Alors que le mobile du meurtre de l’ambassadeur demeure un mystère, l’assassinat ne bouleversera pas le développement du partenariat turco-russe

Bien que la Turquie ait enduré une série apparemment sans fin d’attentats terroristes majeurs ces dernières années, notamment 58 morts dans des attentats-suicides du PKK ces dix derniers jours, l’assassinat d’Andreï Karlov, l’ambassadeur de Russie en Turquie, a secoué l’opinion publique.

L’ambassadeur est décédé à 19 h 10 lorsque Mevlüt Mert Altıntaş (22 ans), policier qui n'était pas en service au moment des faits, s’est glissé dans la soirée d’ouverture d’une galerie d’art à Ankara, a réussi à se faire passer pour un garde du corps en civil et a tiré dans le dos de l’ambassadeur alors que celui-ci prononçait un discours pendant une soirée à laquelle participaient près d’une centaine de personnes.

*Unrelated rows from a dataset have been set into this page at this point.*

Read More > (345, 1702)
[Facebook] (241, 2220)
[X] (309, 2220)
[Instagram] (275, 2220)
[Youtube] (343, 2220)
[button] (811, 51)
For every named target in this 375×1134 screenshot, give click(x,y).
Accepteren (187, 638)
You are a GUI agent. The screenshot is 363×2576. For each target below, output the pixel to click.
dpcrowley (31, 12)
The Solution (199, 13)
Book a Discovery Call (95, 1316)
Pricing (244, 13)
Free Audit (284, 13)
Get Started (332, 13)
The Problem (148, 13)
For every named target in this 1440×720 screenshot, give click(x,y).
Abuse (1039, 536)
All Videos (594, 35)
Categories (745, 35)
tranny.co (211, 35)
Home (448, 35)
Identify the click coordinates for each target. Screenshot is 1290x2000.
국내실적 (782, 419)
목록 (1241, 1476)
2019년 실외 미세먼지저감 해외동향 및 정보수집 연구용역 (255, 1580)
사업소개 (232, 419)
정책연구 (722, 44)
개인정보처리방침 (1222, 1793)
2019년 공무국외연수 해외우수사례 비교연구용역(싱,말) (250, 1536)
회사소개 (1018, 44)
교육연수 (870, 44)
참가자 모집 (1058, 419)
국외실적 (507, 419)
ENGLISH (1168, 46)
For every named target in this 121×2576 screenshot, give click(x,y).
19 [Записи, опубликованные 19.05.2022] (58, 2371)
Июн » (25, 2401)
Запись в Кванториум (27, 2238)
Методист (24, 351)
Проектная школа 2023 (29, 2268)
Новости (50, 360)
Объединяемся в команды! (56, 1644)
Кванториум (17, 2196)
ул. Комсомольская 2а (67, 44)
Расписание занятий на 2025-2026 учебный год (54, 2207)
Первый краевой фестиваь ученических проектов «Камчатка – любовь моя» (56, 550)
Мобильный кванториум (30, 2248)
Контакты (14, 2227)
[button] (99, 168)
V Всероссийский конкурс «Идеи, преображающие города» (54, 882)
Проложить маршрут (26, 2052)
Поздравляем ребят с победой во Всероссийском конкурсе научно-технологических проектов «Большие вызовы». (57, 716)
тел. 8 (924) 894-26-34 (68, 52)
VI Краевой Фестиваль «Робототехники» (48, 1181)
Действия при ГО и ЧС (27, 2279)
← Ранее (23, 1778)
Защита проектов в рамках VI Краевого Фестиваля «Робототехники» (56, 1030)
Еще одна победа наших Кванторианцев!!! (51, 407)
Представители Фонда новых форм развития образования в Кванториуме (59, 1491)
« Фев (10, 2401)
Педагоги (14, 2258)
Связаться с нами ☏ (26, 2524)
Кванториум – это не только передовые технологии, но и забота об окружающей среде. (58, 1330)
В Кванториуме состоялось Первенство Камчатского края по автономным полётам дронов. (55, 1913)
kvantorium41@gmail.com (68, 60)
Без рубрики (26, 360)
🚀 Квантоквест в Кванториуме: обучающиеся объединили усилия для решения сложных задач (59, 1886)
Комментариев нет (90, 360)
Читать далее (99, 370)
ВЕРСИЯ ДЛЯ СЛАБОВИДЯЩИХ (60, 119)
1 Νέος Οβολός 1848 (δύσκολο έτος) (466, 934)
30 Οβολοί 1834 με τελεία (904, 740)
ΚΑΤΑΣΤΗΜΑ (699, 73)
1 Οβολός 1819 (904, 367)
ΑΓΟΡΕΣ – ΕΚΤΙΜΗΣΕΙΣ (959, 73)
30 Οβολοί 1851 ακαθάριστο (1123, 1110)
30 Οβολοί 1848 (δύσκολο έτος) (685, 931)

Le temps a probablement eu raison de la moindre chance de survie de l’ambassadeur : il a fallu 40 minutes pour lui faire parcourir à peine un kilomètre en ambulance jusqu’à l’hôpital le plus proche pendant l’heure de pointe à Ankara. L’attaque a eu lieu au cœur de la ville à seulement deux minutes à pied de l’ambassade américaine, pendant le confinement nocturne de la circulation en ville.

Ultime cauchemar sécuritaire

En Turquie, la sécurité est omniprésente et généralement très efficace. Toutefois, elle peut être prise au dépourvu par l’inattendu et les autorités font maintenant face à des menaces, même dans les occasions les plus banales et courantes.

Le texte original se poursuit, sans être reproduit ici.